Segment Start: DATASET CONTENT

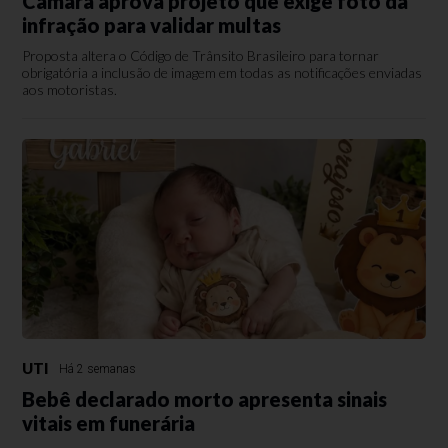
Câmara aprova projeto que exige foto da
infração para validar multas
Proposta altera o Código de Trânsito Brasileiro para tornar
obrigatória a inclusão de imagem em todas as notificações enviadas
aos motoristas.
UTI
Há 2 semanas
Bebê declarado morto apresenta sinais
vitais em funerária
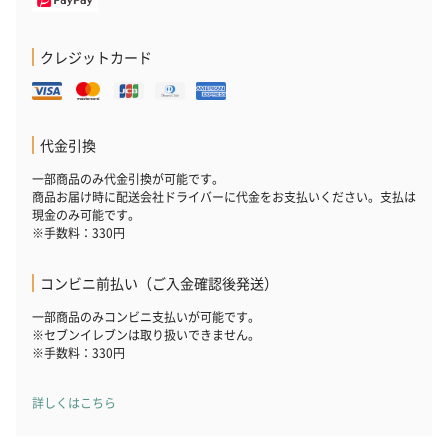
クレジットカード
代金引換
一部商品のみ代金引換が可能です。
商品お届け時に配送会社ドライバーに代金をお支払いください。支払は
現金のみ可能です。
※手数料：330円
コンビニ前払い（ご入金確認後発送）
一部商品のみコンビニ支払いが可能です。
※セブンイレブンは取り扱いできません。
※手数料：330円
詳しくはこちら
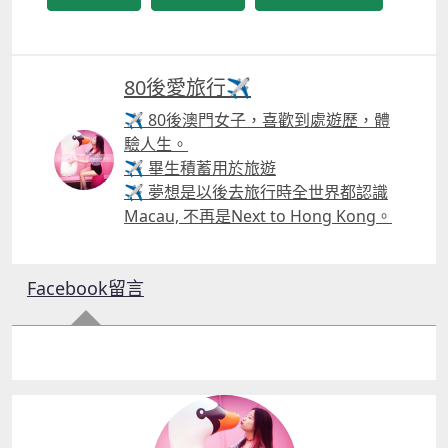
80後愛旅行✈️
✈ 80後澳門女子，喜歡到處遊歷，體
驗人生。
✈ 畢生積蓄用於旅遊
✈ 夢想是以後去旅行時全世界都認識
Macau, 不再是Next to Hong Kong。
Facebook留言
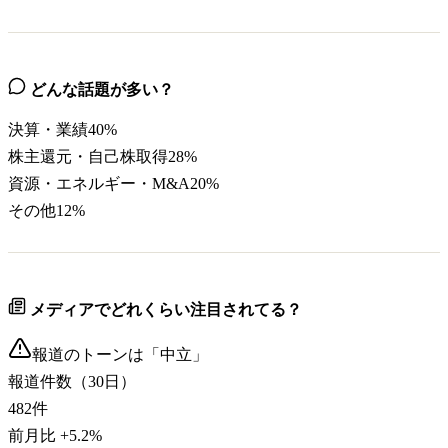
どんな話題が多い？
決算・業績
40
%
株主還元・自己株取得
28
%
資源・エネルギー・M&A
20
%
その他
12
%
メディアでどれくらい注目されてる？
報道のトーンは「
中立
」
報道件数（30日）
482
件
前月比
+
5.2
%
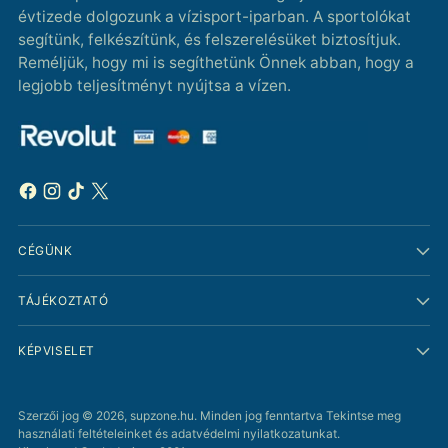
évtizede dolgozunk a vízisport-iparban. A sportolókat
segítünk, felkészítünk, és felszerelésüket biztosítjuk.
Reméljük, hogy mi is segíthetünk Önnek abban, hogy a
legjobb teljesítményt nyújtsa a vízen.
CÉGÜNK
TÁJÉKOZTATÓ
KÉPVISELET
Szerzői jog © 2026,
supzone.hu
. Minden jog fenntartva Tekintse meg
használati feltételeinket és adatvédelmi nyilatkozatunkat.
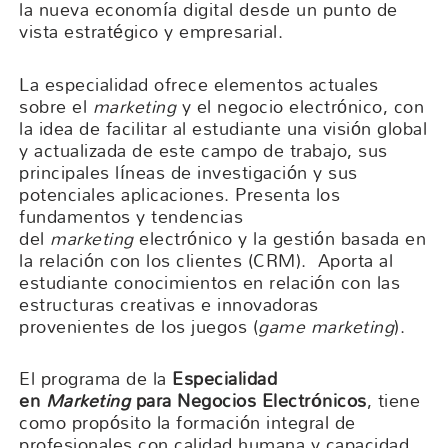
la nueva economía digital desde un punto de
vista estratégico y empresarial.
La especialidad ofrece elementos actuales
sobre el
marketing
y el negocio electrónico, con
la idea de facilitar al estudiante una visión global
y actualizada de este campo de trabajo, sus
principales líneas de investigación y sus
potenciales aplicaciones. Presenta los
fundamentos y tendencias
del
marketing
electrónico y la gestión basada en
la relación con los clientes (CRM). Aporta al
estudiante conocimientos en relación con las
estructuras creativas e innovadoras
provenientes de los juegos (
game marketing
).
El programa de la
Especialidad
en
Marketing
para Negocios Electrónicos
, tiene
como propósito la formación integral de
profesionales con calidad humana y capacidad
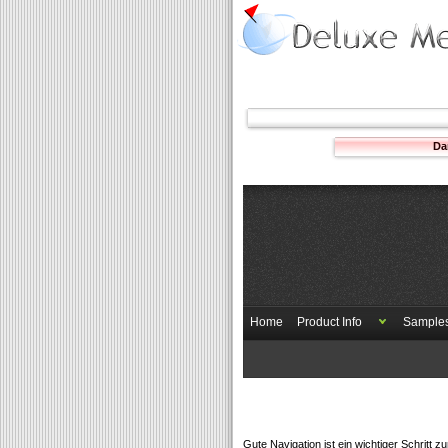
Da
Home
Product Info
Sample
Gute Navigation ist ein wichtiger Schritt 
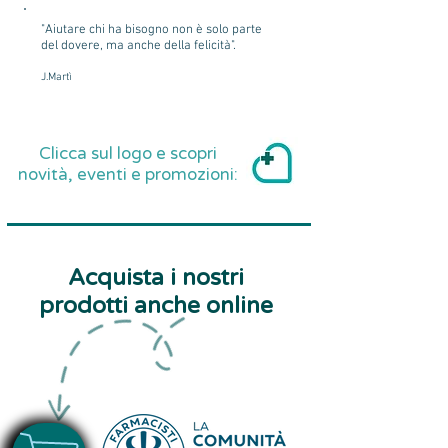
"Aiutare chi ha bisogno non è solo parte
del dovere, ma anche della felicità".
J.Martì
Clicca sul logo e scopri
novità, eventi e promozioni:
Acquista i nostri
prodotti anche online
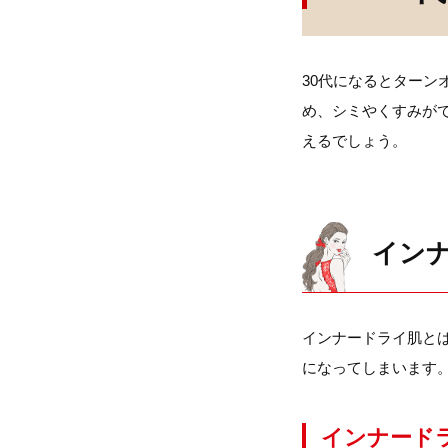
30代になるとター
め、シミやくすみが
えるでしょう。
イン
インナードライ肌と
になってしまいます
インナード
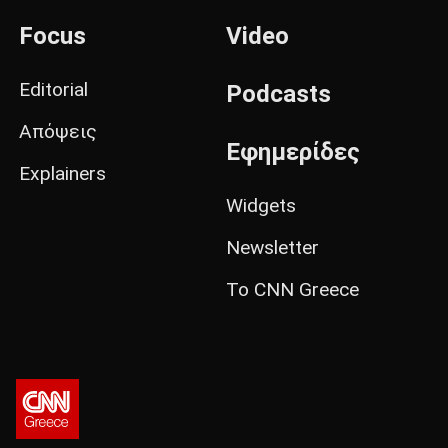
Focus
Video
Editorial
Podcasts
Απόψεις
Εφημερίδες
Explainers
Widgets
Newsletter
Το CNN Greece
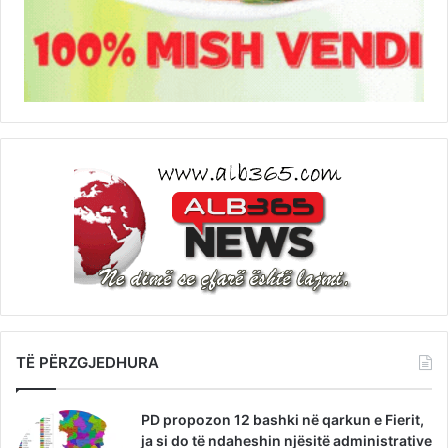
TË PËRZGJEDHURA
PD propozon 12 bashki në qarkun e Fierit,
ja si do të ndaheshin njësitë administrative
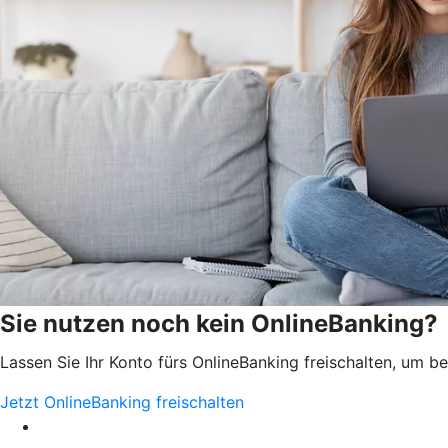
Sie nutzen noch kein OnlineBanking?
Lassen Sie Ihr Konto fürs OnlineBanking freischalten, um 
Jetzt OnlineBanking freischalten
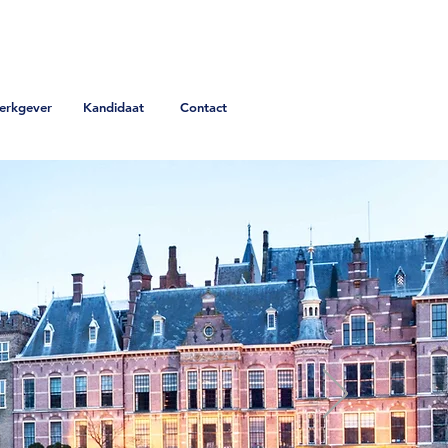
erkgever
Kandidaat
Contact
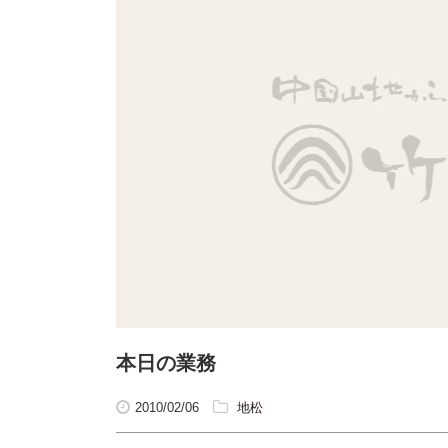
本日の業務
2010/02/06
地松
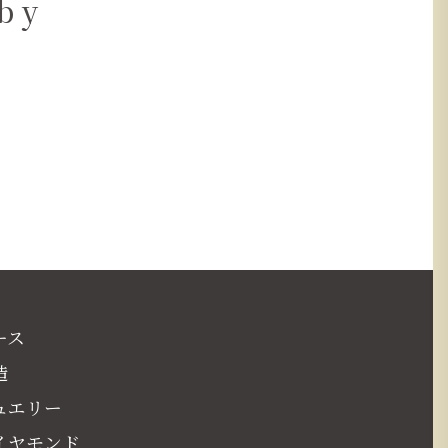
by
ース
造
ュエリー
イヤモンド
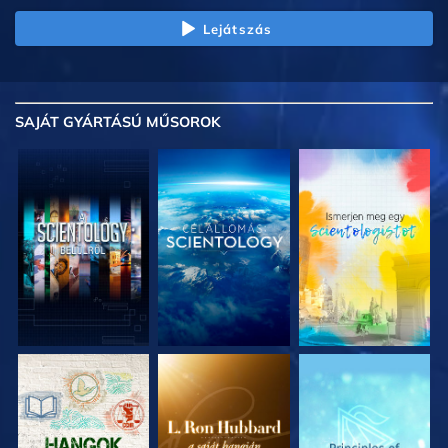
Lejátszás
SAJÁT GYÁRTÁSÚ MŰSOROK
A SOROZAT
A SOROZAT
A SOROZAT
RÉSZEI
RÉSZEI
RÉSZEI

Segment End: DATASET CONTENT
Segment Start: DATASET CONTENT

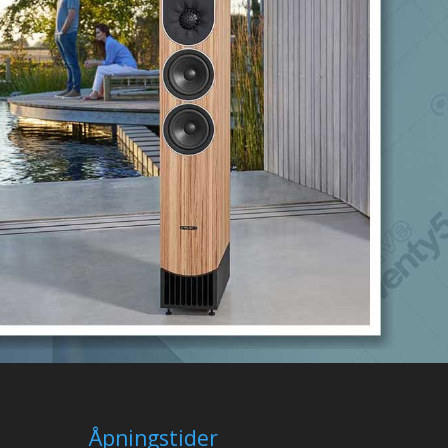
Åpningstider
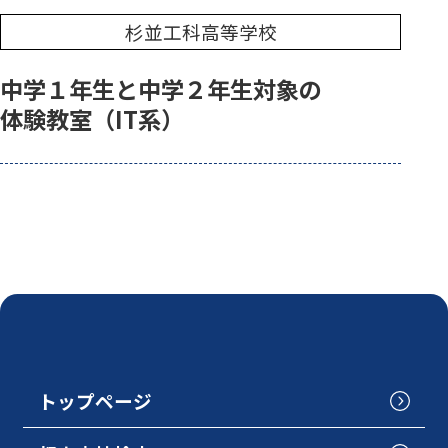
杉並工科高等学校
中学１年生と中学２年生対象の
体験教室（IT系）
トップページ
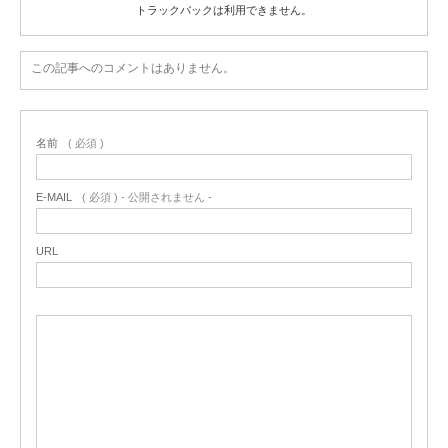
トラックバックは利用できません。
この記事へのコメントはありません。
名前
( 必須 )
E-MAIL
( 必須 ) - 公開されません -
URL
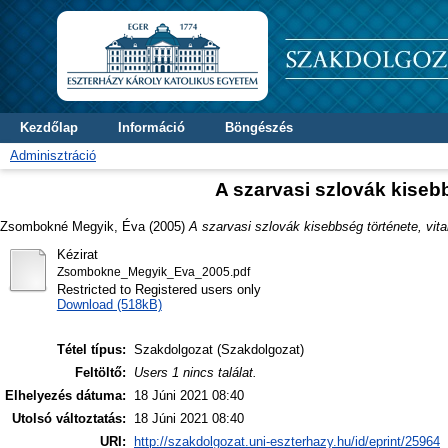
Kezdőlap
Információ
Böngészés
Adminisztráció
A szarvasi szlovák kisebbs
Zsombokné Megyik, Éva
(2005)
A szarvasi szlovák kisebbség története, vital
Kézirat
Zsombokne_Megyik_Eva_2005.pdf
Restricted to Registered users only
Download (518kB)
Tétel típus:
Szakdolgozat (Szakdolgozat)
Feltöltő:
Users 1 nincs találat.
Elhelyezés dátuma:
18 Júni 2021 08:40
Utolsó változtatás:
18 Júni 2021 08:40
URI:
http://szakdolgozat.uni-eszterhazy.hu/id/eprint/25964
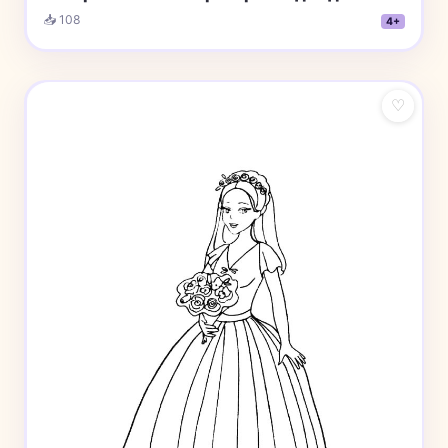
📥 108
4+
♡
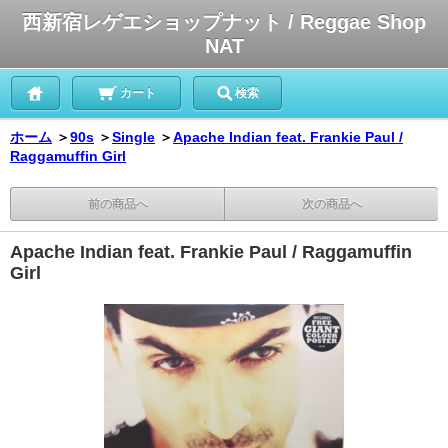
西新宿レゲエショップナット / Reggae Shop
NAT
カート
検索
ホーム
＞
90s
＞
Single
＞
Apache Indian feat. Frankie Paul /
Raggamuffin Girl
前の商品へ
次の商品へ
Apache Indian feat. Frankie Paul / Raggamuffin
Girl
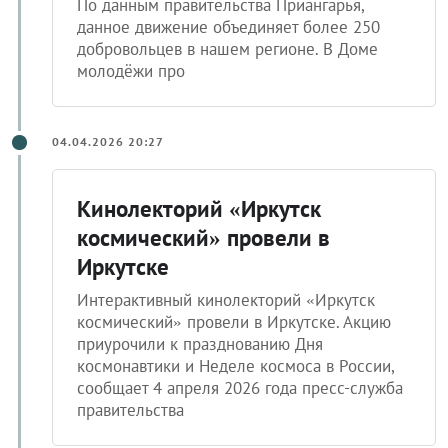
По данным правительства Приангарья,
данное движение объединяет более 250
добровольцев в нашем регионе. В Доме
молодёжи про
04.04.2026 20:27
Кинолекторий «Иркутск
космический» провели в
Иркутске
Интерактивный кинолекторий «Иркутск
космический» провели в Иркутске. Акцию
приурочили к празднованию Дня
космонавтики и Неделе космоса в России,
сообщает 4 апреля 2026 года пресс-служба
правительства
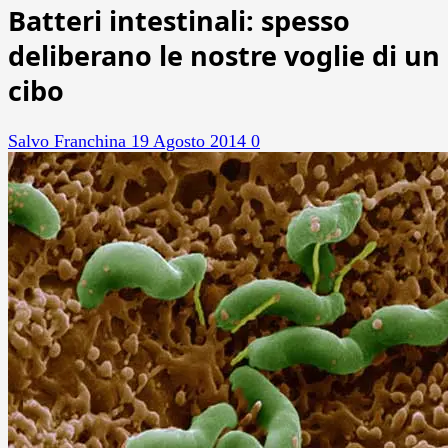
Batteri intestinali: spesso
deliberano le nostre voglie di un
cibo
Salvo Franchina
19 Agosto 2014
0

Segment End: DATASET CONTENT
Segment Start: DATASET CONTENT

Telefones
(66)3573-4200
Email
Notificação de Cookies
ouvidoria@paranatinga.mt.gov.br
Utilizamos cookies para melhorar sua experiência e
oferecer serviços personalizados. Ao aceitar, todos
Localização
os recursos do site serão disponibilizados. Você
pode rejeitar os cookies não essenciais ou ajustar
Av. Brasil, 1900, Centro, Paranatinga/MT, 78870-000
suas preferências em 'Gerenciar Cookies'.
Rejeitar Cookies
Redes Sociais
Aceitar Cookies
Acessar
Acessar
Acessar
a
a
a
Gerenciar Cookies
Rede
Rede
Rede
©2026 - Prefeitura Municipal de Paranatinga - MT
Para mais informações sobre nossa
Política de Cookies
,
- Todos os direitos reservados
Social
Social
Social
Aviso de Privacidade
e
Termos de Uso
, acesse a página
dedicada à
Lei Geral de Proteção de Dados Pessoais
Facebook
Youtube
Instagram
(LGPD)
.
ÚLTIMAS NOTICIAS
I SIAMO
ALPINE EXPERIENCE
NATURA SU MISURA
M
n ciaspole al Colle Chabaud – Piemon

Segment End: DATASET CONTENT

**WHAT IS REQUIRED**
Your reply should hold every line from the data that contains "Gerenciar", copied in full.

**SOLUTION TO THIS PROBLEM**
suas preferências em 'Gerenciar Cookies'.
Gerenciar Cookies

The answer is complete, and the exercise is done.